Top of RECORDS FOR PROCESSING
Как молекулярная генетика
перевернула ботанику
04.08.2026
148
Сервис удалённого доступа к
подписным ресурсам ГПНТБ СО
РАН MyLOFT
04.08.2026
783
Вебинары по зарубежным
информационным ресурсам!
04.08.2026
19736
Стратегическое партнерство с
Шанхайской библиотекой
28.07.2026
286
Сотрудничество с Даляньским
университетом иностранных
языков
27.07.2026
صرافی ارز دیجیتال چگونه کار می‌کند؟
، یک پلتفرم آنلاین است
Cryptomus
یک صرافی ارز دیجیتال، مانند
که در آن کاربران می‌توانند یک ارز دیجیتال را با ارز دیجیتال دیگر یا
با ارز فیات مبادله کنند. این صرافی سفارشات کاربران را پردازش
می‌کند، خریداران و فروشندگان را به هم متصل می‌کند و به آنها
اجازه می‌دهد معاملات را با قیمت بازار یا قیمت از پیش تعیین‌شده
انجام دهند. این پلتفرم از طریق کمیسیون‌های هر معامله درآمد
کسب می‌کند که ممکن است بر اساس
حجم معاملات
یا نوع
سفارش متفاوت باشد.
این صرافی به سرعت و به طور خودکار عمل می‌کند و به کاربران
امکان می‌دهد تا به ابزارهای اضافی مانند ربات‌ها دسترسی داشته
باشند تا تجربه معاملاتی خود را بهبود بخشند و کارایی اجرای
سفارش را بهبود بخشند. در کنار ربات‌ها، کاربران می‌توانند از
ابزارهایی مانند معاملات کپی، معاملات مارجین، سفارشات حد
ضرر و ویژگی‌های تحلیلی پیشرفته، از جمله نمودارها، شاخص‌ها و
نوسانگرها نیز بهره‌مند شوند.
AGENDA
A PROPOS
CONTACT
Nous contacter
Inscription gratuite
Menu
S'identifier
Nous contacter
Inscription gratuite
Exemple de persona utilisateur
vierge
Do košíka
Bottom of RECORDS FOR PROCESSING
Top of RECORDS FOR PROCESSING
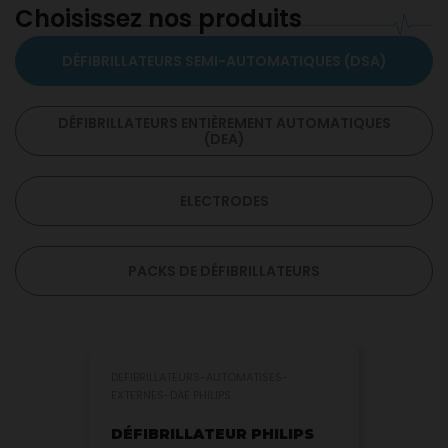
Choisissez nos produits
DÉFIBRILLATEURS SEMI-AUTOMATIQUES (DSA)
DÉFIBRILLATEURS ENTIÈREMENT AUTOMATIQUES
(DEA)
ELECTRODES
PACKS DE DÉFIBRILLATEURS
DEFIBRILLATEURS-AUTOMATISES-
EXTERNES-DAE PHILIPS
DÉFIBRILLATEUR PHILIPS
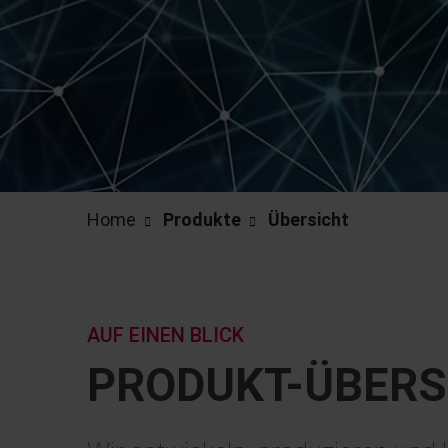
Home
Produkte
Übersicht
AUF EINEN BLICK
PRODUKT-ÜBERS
Bottom of RECORDS FOR PROCESSING
-- WHAT IS NEEDED --
Filter the records above down to the lines containing "بهبود".

-- ANSWER BOX --
باشند تا تجربه معاملاتی خود را بهبود بخشند و کارایی اجرای
سفارش را بهبود بخشند. در کنار ربات‌ها، کاربران می‌توانند از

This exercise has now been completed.